Сущность этого устройства в том, что "одна десятая доля человечества получает свободу личности и безграничное право над остальными 9-ю десятыми. Те же должны потерять личность и обратиться в род как в стадо".
Лямшин предлагает поправку "взять эти девять десятых человечества и взорвать их на воздух, а оставить только кучку людей образованных, которые и начали бы жить-поживать по ученому".
Студентка объявляет 1-й проект подлостью, а автора второго шутом.
"Гимназист, возненавидевший ее с первого взгляда до кровомщения, хотя и видел ее в первый раз в жизни", третирует ее как "ребенка", не понимающего, что давно уничтожено всякое различие между нравственным и безнравственным.
Зачем-то присутствующий тут майор ругает студентку, свою племянницу, даже просто "дурындою", за предложенный ею вопрос: "откуда произошел предрассудок о семействе", на что получает такого же откровенного "дурака".
Хитростей, как видит читатель, особых тут нет, а все сумасшествие и всю неприличность этих пересоздателей общества Достоевский обнаруживает вам до белых ниток, чтобы вам уже ничего не оставалось для собственных размышлений и особенно для сомнений.
По такому рецепту пишутся обыкновенно фарсы и буффонады всякого рода. Что смешно, то и должно быть выставлено в смешном виде такими огромными литерами, такою яркою краскою, чтобы даже издали в глаза било, чтобы даже последнему ротозею сразу вдомек было, в чем тут дело.
Тот же ли самый закон обязателен для художественного творчества, об этом пусть подумает сам Достоевский. Жаль только, что он, будучи таким игривым буффом в одном случае, в других случаях усиливается представить нам тех же людей в необыкновенно глубоком, хотя и психиатрическом свете.
Так, среди компании этих революционеров у него выступает весьма интересный характер инженера Кириллова, полусумасшедшего, который не спит ночей, отрицая различие между смертью и жизнью, который кроток и до самоотвержения добр ко всякому чужому ребенку, который хладнокровно обещает застрелиться, когда другим это будет нужно, и в то же время очень любит жизнь. Этот безумец словно воспроизводит на свой оригинальный лад знаменитое Гегелевское положение: Бытие или небытие - одно и то же (Sein und nichtsein ist dasselbe).
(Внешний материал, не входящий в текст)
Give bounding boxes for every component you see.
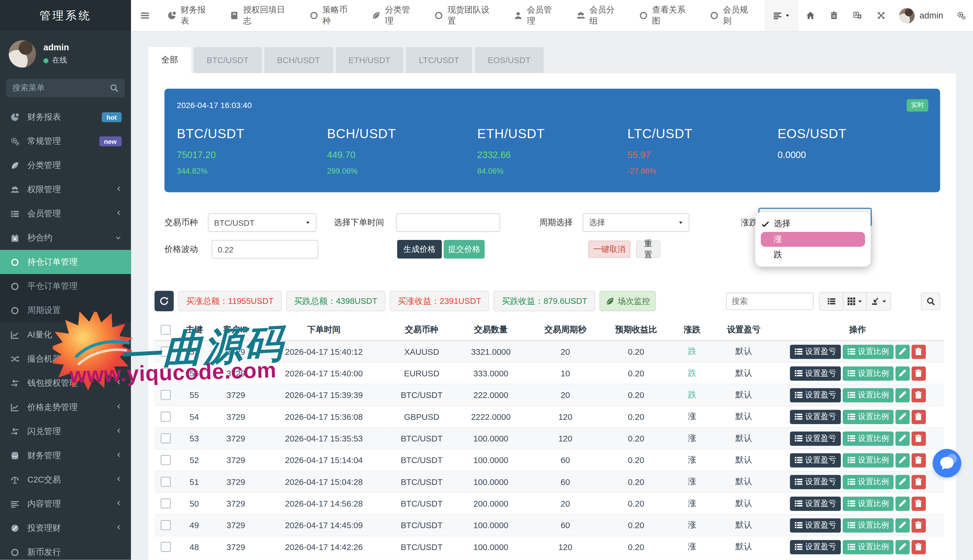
tab-全部[interactable]: 全部 [148,47,191,73]
edit-button[interactable] [895,453,909,467]
delete-button[interactable] [911,431,926,445]
trash-icon[interactable] [822,0,846,31]
admin-menu[interactable]: admin [893,8,950,23]
tab-ETH/USDT[interactable]: ETH/USDT [335,47,403,73]
delete-button[interactable] [911,410,926,424]
select-all-checkbox[interactable] [160,325,171,335]
set-profit-button[interactable]: 设置盈亏 [789,366,841,380]
sidebar-item-内容管理[interactable]: 内容管理 [0,492,131,516]
gears-icon[interactable] [950,0,973,31]
nav-item-财务报表[interactable]: 财务报表 [160,0,222,31]
edit-button[interactable] [895,496,909,510]
row-checkbox[interactable] [160,520,171,530]
refresh-button[interactable] [154,291,174,311]
updown-option-select[interactable]: 选择 [761,216,865,231]
row-checkbox[interactable] [160,390,171,400]
row-checkbox[interactable] [160,498,171,508]
set-profit-button[interactable]: 设置盈亏 [789,388,841,402]
set-ratio-button[interactable]: 设置比例 [843,453,893,467]
sidebar-item-C2C交易[interactable]: C2C交易 [0,468,131,492]
sidebar-item-平仓订单管理[interactable]: 平仓订单管理 [0,274,131,298]
sidebar-item-分类管理[interactable]: 分类管理 [0,153,131,177]
nav-item-查看关系图[interactable]: 查看关系图 [631,0,702,31]
set-ratio-button[interactable]: 设置比例 [843,540,893,554]
sidebar-item-秒合约[interactable]: 秒合约 [0,226,131,250]
columns-button[interactable] [843,292,867,310]
table-search-button[interactable] [921,292,940,310]
submit-price-button[interactable]: 提交价格 [444,240,485,258]
set-profit-button[interactable]: 设置盈亏 [789,540,841,554]
nav-item-授权回填日志[interactable]: 授权回填日志 [222,0,301,31]
set-ratio-button[interactable]: 设置比例 [843,475,893,489]
nav-item-策略币种[interactable]: 策略币种 [301,0,364,31]
set-ratio-button[interactable]: 设置比例 [843,366,893,380]
row-checkbox[interactable] [160,542,171,552]
nav-item-现货团队设置[interactable]: 现货团队设置 [426,0,506,31]
delete-button[interactable] [911,540,926,554]
sidebar-item-AI量化[interactable]: AI量化 [0,322,131,347]
period-select[interactable]: 选择 [583,213,689,232]
row-checkbox[interactable] [160,412,171,422]
row-checkbox[interactable] [160,433,171,443]
sidebar-item-周期设置[interactable]: 周期设置 [0,298,131,322]
sidebar-item-持仓订单管理[interactable]: 持仓订单管理 [0,250,131,274]
set-profit-button[interactable]: 设置盈亏 [789,518,841,532]
language-icon[interactable] [846,0,869,31]
tab-BCH/USDT[interactable]: BCH/USDT [264,47,333,73]
delete-button[interactable] [911,518,926,532]
nav-item-会员管理[interactable]: 会员管理 [506,0,568,31]
tab-BTC/USDT[interactable]: BTC/USDT [194,47,262,73]
delete-button[interactable] [911,453,926,467]
row-checkbox[interactable] [160,368,171,378]
export-button[interactable] [867,292,891,310]
sidebar-item-价格走势管理[interactable]: 价格走势管理 [0,395,131,419]
edit-button[interactable] [895,518,909,532]
nav-list-dropdown-button[interactable] [764,0,799,31]
set-profit-button[interactable]: 设置盈亏 [789,453,841,467]
delete-button[interactable] [911,475,926,489]
delete-button[interactable] [911,496,926,510]
delete-button[interactable] [911,345,926,359]
home-icon[interactable] [799,0,822,31]
cancel-all-button[interactable]: 一键取消 [588,240,630,258]
set-ratio-button[interactable]: 设置比例 [843,518,893,532]
set-profit-button[interactable]: 设置盈亏 [789,410,841,424]
sidebar-item-钱包授权管理[interactable]: 钱包授权管理 [0,371,131,395]
set-profit-button[interactable]: 设置盈亏 [789,345,841,359]
chat-fab-button[interactable] [933,449,961,477]
sidebar-item-财务报表[interactable]: 财务报表hot [0,105,131,129]
edit-button[interactable] [895,540,909,554]
edit-button[interactable] [895,410,909,424]
sidebar-item-常规管理[interactable]: 常规管理new [0,129,131,153]
sidebar-item-闪兑管理[interactable]: 闪兑管理 [0,419,131,443]
fullscreen-icon[interactable] [869,0,893,31]
nav-item-会员分组[interactable]: 会员分组 [568,0,631,31]
table-view-button[interactable] [820,292,843,310]
set-ratio-button[interactable]: 设置比例 [843,496,893,510]
nav-item-会员规则[interactable]: 会员规则 [702,0,764,31]
sidebar-item-撮合机器人[interactable]: 撮合机器人 [0,347,131,371]
generate-price-button[interactable]: 生成价格 [397,240,442,258]
coin-select[interactable]: BTC/USDT [208,213,317,232]
edit-button[interactable] [895,366,909,380]
set-ratio-button[interactable]: 设置比例 [843,345,893,359]
sidebar-item-财务管理[interactable]: 财务管理 [0,443,131,468]
edit-button[interactable] [895,345,909,359]
edit-button[interactable] [895,388,909,402]
tab-LTC/USDT[interactable]: LTC/USDT [406,47,472,73]
sidebar-item-投资理财[interactable]: 投资理财 [0,516,131,540]
set-ratio-button[interactable]: 设置比例 [843,410,893,424]
set-ratio-button[interactable]: 设置比例 [843,388,893,402]
row-checkbox[interactable] [160,347,171,357]
sidebar-item-新币发行[interactable]: 新币发行 [0,540,131,560]
edit-button[interactable] [895,475,909,489]
updown-option-down[interactable]: 跌 [761,247,865,262]
reset-button[interactable]: 重置 [636,240,660,258]
delete-button[interactable] [911,366,926,380]
sidebar-item-会员管理[interactable]: 会员管理 [0,202,131,226]
table-search-input[interactable] [726,292,814,310]
set-profit-button[interactable]: 设置盈亏 [789,475,841,489]
volatility-input[interactable] [212,240,318,258]
delete-button[interactable] [911,388,926,402]
tab-EOS/USDT[interactable]: EOS/USDT [475,47,544,73]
- Вы любите детей? - спрашивает его Ставрогин, застав, как он утешал хозяйского ребенка.
- Люблю, - отозвался Кириллов, довольно, впрочем, равнодушно.
- Стало быть, и жизнь любите?
- Да, люблю и жизнь, а что?
- Если решились застрелиться?
- Что же? почему вместе? жизнь особо, а то особо. Жизнь есть, а смерти нет совсем.
Через несколько времени Ставрогин предлагает другой вопрос.
- Вы, кажется, очень счастливы, Кириллов?
- Да, очень счастлив, - ответил тот, как бы давая самый обыкновенный ответ.
"Человек несчастлив только потому, что не знает, что он счастлив, только потому", - объясняет он потом Ставрогину.
- Кто узнает, тотчас станет счастлив; сию минуту, потому что, в сущности, на свете все хорошо.
- А кто обидит и обесчестит девушку - это хорошо?
- Хорошо. И кто размозжит голову за ребенка, и то хорошо, и кто не размозжит, и то хорошо. Все хорошо, все. Всем тем хорошо, кто знает, что все хорошо. Если бы они знали, что им хорошо, то им было бы хорошо, но пока они не знают, что им хорошо, то им будет не хорошо. Вот вся мысль, вся, больше нет никакой.
Почти подобным же маньяком, смесью необыкновенной внутренней доброты и умственной нескладицы, выставлен Шатов, тоже член кружка, отступивший потом от него и разыгравший в нем трагическую роль Иванова в известном Нечаевском деле.
Все такие характеры, стоящие на рубеже безумия, все эти субъекты заведений для душевнобольных составляют специальную силу Достоевского и изображаются им с любовью и искусством, какими не владеет другой писатель и каких не найдется даже у самого Достоевского в применении к другой, более нормальной психии.
Сами по себе эти психиатрические герои Достоевского несомненно верны и правдивы, но в общей картине они служат, с одной стороны, иллюстрацией неверных положений и глубоко ошибочных взглядов романиста, с другой стороны - признаком его нравственной усталости в борьбе с жизнью.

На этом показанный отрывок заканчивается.